(Records from a data collection)

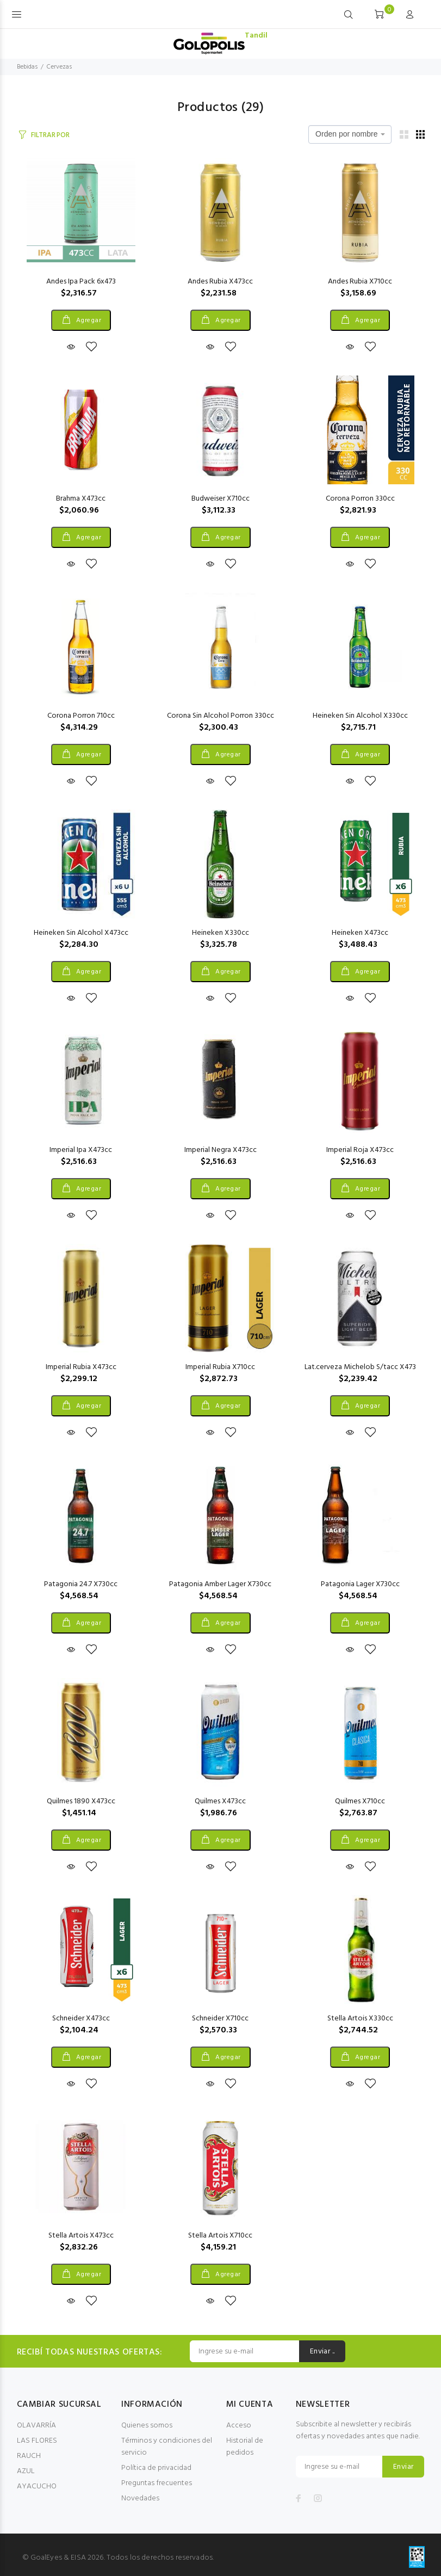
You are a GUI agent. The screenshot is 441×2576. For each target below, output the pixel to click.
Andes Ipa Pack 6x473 (81, 281)
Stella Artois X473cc (81, 2235)
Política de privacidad (156, 2468)
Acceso (238, 2425)
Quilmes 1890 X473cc (81, 1801)
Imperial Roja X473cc (360, 1150)
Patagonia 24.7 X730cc (80, 1584)
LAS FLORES (37, 2441)
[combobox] (349, 134)
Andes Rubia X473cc (220, 281)
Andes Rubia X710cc (360, 281)
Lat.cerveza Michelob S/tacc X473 (360, 1367)
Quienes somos (146, 2425)
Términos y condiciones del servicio (166, 2447)
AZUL (26, 2471)
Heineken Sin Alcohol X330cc (360, 716)
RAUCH (29, 2456)
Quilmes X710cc (360, 1801)
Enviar (403, 2467)
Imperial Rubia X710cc (220, 1367)
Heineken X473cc (360, 933)
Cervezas (59, 66)
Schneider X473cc (81, 2018)
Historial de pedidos (244, 2447)
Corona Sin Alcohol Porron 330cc (220, 716)
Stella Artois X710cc (220, 2235)
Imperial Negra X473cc (220, 1150)
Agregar (87, 320)
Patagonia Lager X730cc (360, 1584)
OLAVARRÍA (36, 2425)
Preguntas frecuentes (156, 2483)
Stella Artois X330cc (360, 2018)
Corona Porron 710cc (81, 716)
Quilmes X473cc (220, 1801)
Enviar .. (322, 2351)
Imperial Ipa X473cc (80, 1150)
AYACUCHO (37, 2486)
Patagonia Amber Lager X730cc (220, 1584)
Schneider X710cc (220, 2018)
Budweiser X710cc (220, 498)
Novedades (140, 2498)
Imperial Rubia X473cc (81, 1367)
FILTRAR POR (50, 135)
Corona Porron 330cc (360, 498)
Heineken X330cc (220, 933)
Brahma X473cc (80, 498)
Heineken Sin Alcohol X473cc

◆ PROMPT: Print precisely the lines from the one with "Imperial Roja X473cc (360, 1150)" through the end of the data above, adding nothing.

◆ OUTPUT BELOW:
Imperial Roja X473cc (360, 1150)
Patagonia 24.7 X730cc (80, 1584)
LAS FLORES (37, 2441)
[combobox] (349, 134)
Andes Rubia X473cc (220, 281)
Andes Rubia X710cc (360, 281)
Lat.cerveza Michelob S/tacc X473 (360, 1367)
Quienes somos (146, 2425)
Términos y condiciones del servicio (166, 2447)
AZUL (26, 2471)
Heineken Sin Alcohol X330cc (360, 716)
RAUCH (29, 2456)
Quilmes X710cc (360, 1801)
Enviar (403, 2467)
Imperial Rubia X710cc (220, 1367)
Heineken X473cc (360, 933)
Cervezas (59, 66)
Schneider X473cc (81, 2018)
Historial de pedidos (244, 2447)
Corona Sin Alcohol Porron 330cc (220, 716)
Stella Artois X710cc (220, 2235)
Imperial Negra X473cc (220, 1150)
Agregar (87, 320)
Patagonia Lager X730cc (360, 1584)
OLAVARRÍA (36, 2425)
Preguntas frecuentes (156, 2483)
Stella Artois X330cc (360, 2018)
Corona Porron 710cc (81, 716)
Quilmes X473cc (220, 1801)
Enviar .. (322, 2351)
Imperial Ipa X473cc (80, 1150)
AYACUCHO (37, 2486)
Patagonia Amber Lager X730cc (220, 1584)
Schneider X710cc (220, 2018)
Budweiser X710cc (220, 498)
Novedades (140, 2498)
Imperial Rubia X473cc (81, 1367)
FILTRAR POR (50, 135)
Corona Porron 330cc (360, 498)
Heineken X330cc (220, 933)
Brahma X473cc (80, 498)
Heineken Sin Alcohol X473cc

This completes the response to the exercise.